I want to perform operations on rational matrices. I use the modules numpy
and fractions
.
Here is my code:
import numpy as np
from fractions import Fraction
m=np.matrix([[Fraction(1, 6), Fraction(8, 7)], [Fraction(1, 2), Fraction(3, 2)]])
print(np.linalg.det(m))
# Gives -0.321428571429
print(m[0,0]*m[1,1] - m[0,1]*m[1,0])
# Gives -9/28
Since computing the determinant only require rational operations with the Gauss' method, the determinant of a rational matrix is rational.
So my questions are: why does numpy return a float and not a Fraction? How can I get a rational determinant?
Note that other operations on this matrix give a rational output (for instance m.trace()
).
NumPy computes the determinant of the matrix by a lower upper decomposition routine in LAPACK. This routine can only handle floating point numbers.
Before calculating the determinant of the matrix, linalg.det
checks the types of values it has and then establishes the type of internal loop that should be run using a call to a function named _commonType()
. This function will set the loop to run for either double or complex-double values.
Here is the Python part of the function linalg.det
that handles the checking:
def det(a):
a = asarray(a) # convert matrix to NumPy array
_assertNoEmpty2d(a)
_assertRankAtLeast2(a)
_assertNdSquareness(a)
t, result_t = _commonType(a) # input/output types established here
signature = 'D->D' if isComplexType(t) else 'd->d' # signature 'float->float' chosen
return _umath_linalg.det(a, signature=signature).astype(result_t)
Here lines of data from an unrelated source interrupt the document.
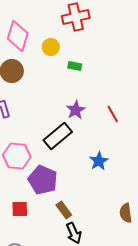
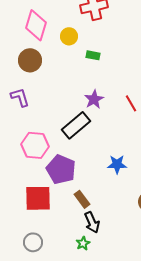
blue star: (99, 161) -> (117, 164), moved, turned 30
red square: (20, 209) -> (38, 198), size x1.6

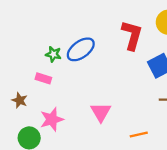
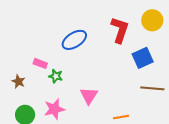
green star: (53, 54) -> (56, 76), moved
pink star: (52, 119) -> (54, 109), moved

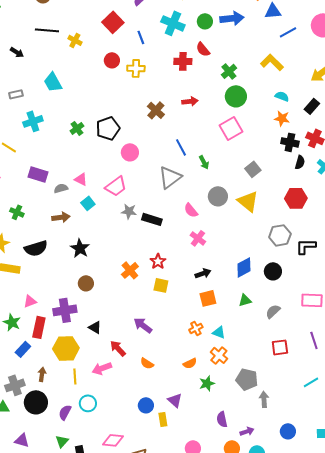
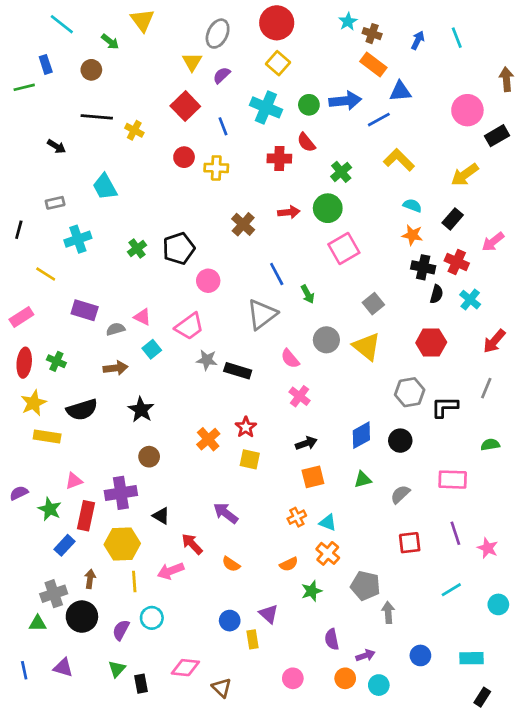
blue line: (288, 32) -> (379, 120), moved
green circle: (236, 96) -> (328, 208), moved

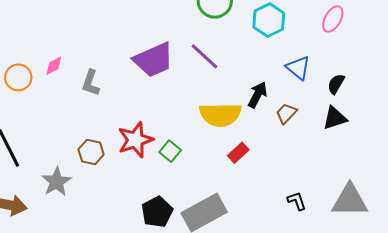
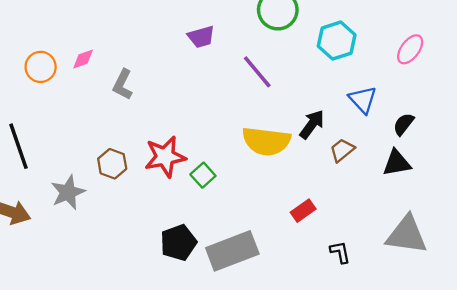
purple trapezoid: (154, 60) -> (201, 37), moved, size x0.6
red rectangle: (238, 153) -> (303, 211), moved
gray triangle: (350, 200) -> (407, 235), moved

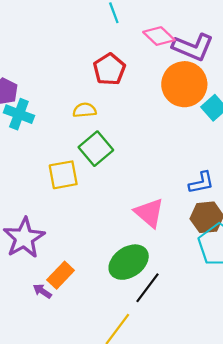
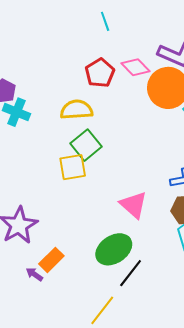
pink diamond: (159, 36) -> (136, 67), moved
yellow semicircle: (85, 110) -> (76, 110), size x1.5
yellow square: (63, 175) -> (73, 167), moved

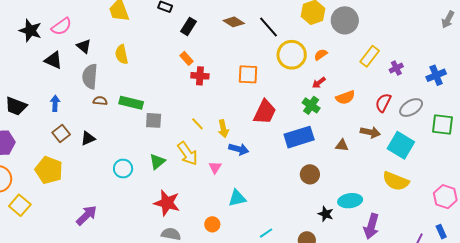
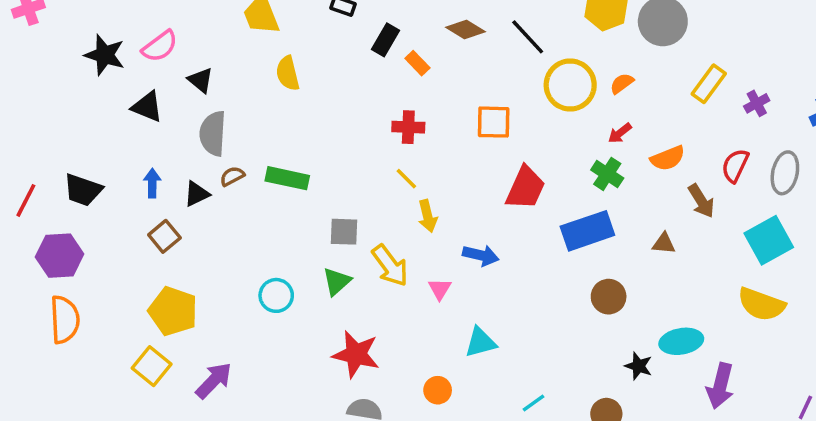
yellow semicircle: (122, 54) -> (288, 73), moved
orange rectangle: (186, 58) -> (417, 63), moved
brown semicircle: (100, 101) -> (232, 176), turned -32
gray ellipse: (411, 108) -> (785, 173), turned -45
gray square: (154, 120) -> (344, 232), moved
yellow line: (197, 124) -> (406, 179), moved
yellow arrow: (223, 129) -> (428, 216), moved
brown arrow: (370, 132) -> (701, 201), moved, turned 48
black triangle: (88, 138) -> (197, 194), moved
cyan square: (401, 145) -> (769, 240), turned 32
yellow pentagon: (49, 170) -> (173, 311), moved
yellow square: (20, 205) -> (152, 366), moved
After running checks on the shape of the matrix and determining types, the return
line passes the values in the array to the LAPACK implementation of the lower-upper decomposition and a float is returned.
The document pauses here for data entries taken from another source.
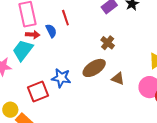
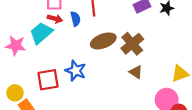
brown cross: (108, 43) -> (132, 44), size x1.5
brown ellipse: (94, 68) -> (103, 41), moved
brown triangle: (118, 79) -> (136, 72), moved

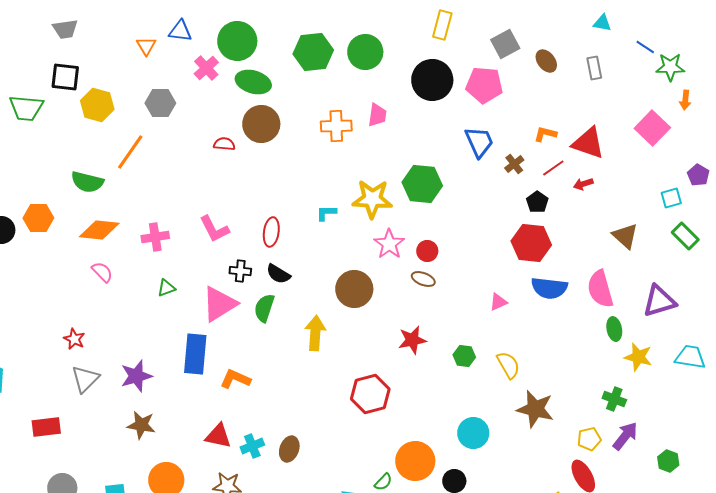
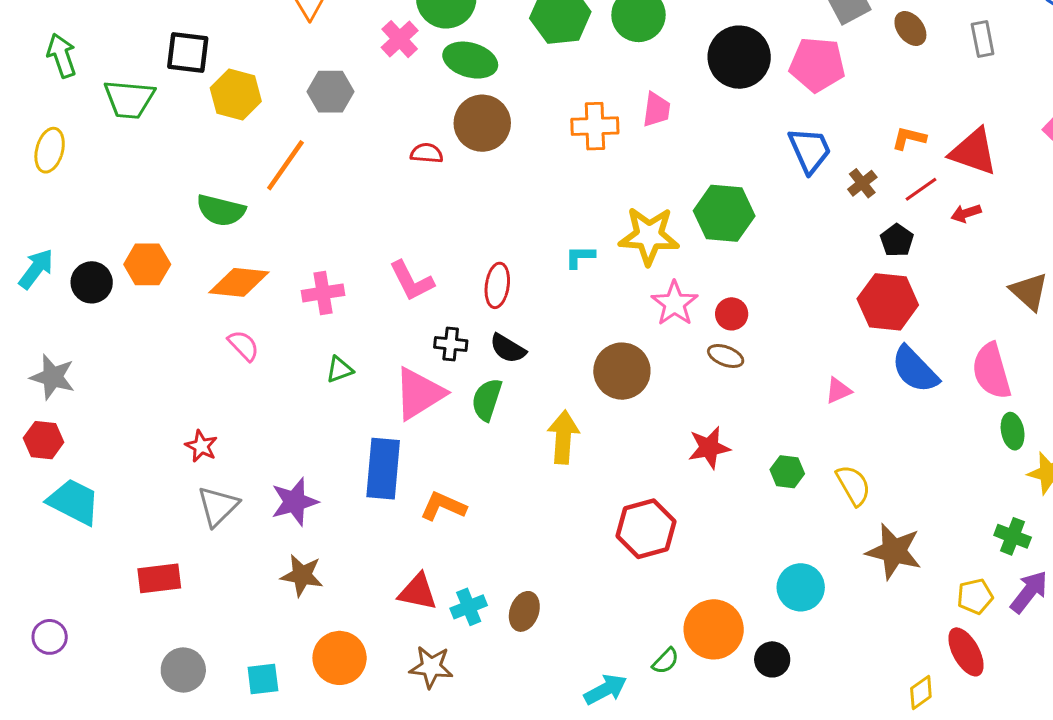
blue semicircle: (549, 288) -> (915, 370), turned 39

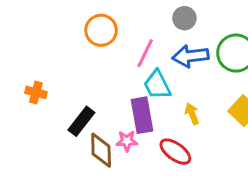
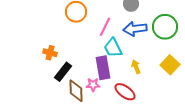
orange cross: (36, 92) -> (50, 53), moved

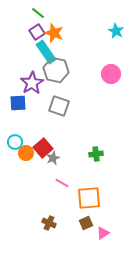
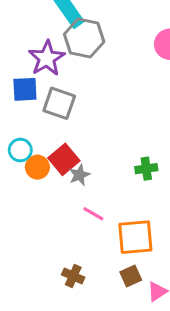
gray square: (59, 106) -> (59, 103), moved

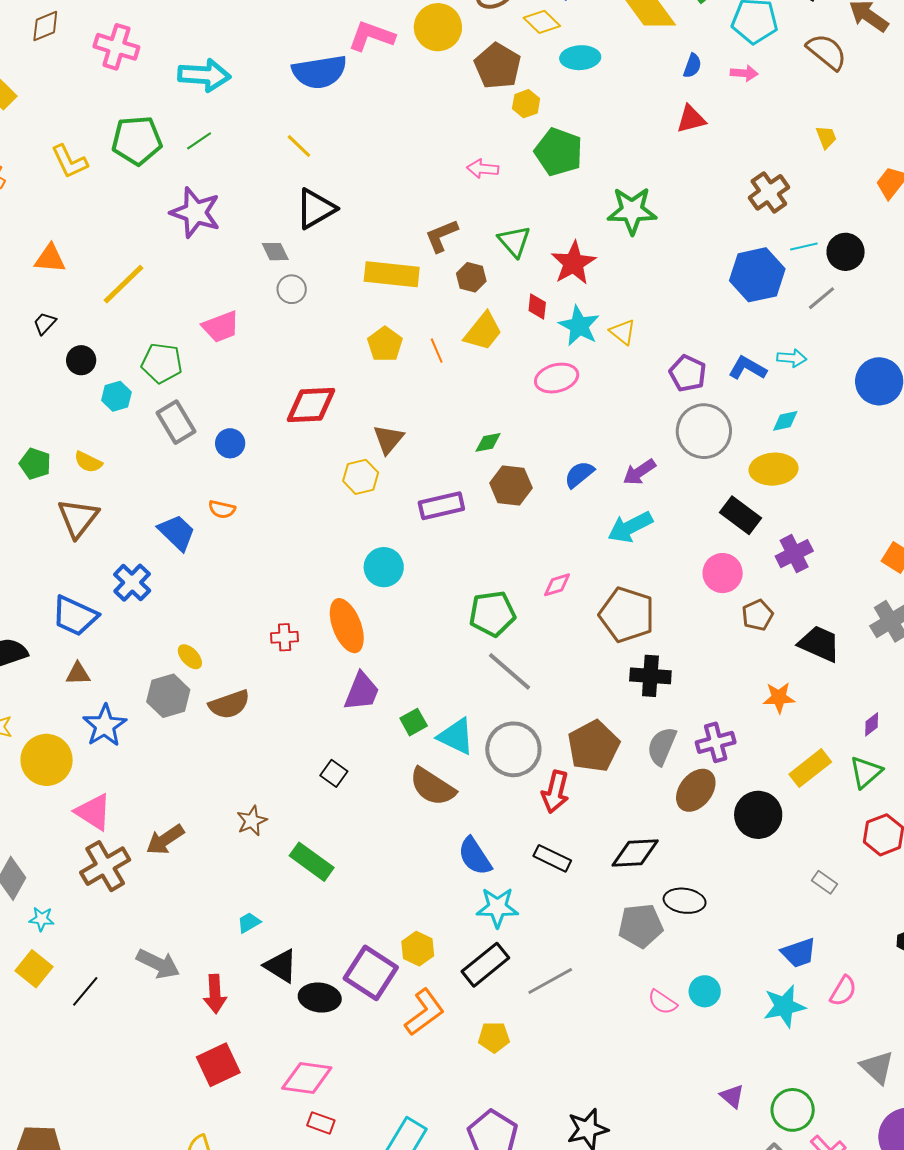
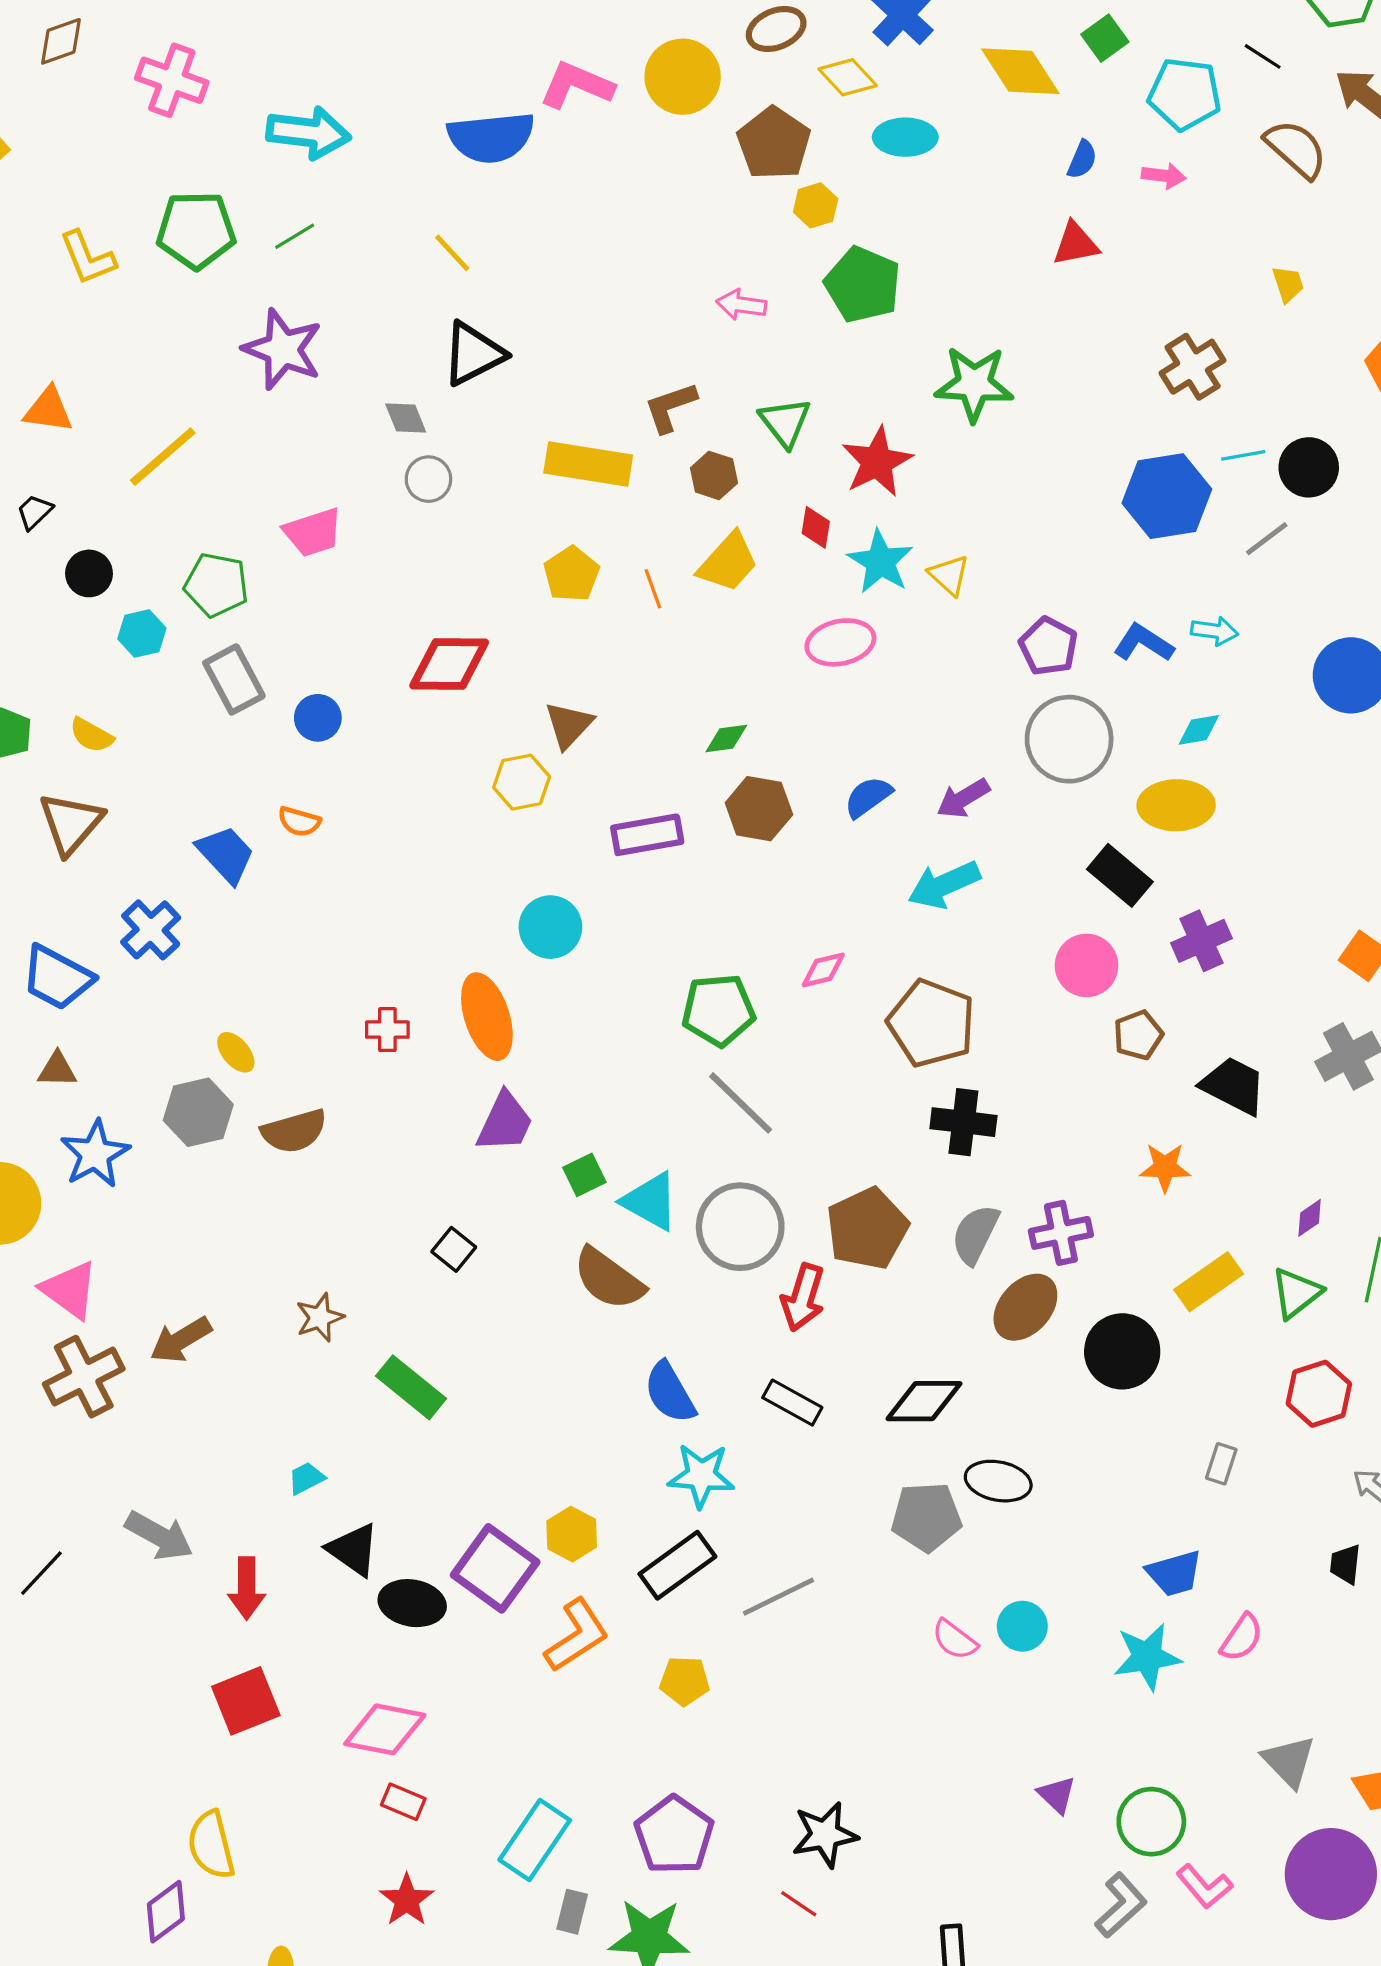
gray rectangle: (824, 882) -> (1221, 1464), turned 70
Trying to bypass this type checking with a type signature of our own raises an error saying that no such loop is defined for object types:
>>> np.linalg._umath_linalg.det(a, signature='O->O') # 'O' is 'object'
TypeError: No loop matching the specified signature was found for ufunc det
This implies than it is not possible to keep the Fraction
type as the return type when using det
.
Other functions such as trace()
do not do the same type checking as det
and the object type may persist. trace
simply sums the diagonal by calling the Fraction
object's __add__
method, so a Fraction
object can be kept as the return type.
If you want to calculate the determinant as a rational number, you could investigate SymPy. Matrix operations such as calculating determinants are documented here.
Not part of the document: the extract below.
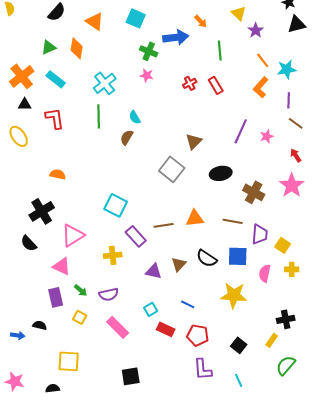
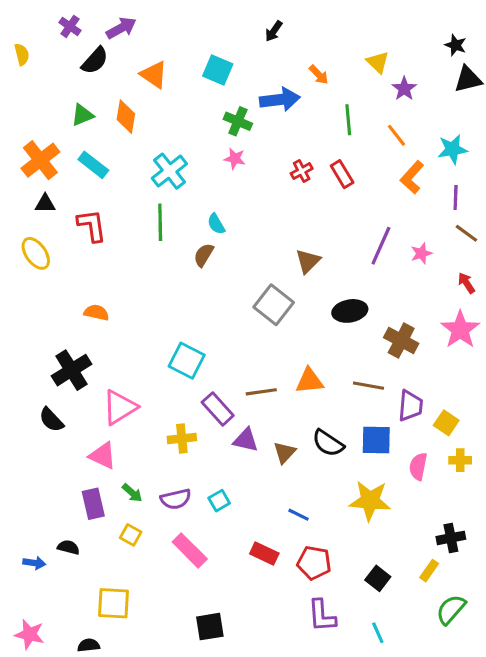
orange line: (263, 60) -> (396, 135), moved
purple triangle: (154, 271) -> (246, 440), moved
cyan square: (151, 309) -> (219, 501), moved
It looks to me like this is not an issue that will be easily solved and may be a limitation of the fact that np.linalg
relies on lapack for most of its operations. Looking at the source code for numpy.linalg
it appears that a routine called _commonType
is called prior to calling any lapack routine. This attempts to find the appropriate type for the data contained in the input array, but if it is unable to determine the type, it assumes the type is double
. The array is the cast to the resulting type prior to being passed to the lapack routine. This was likely done since it would be next to impossible to deal with every type that could be passed.
I've never worked with the Fraction
package, so I can't give you a viable solution to get back to a matrix of Fraction
objects. I was going to suggest calling m.astype(Fraction)
, but that doesn't seem to do it either.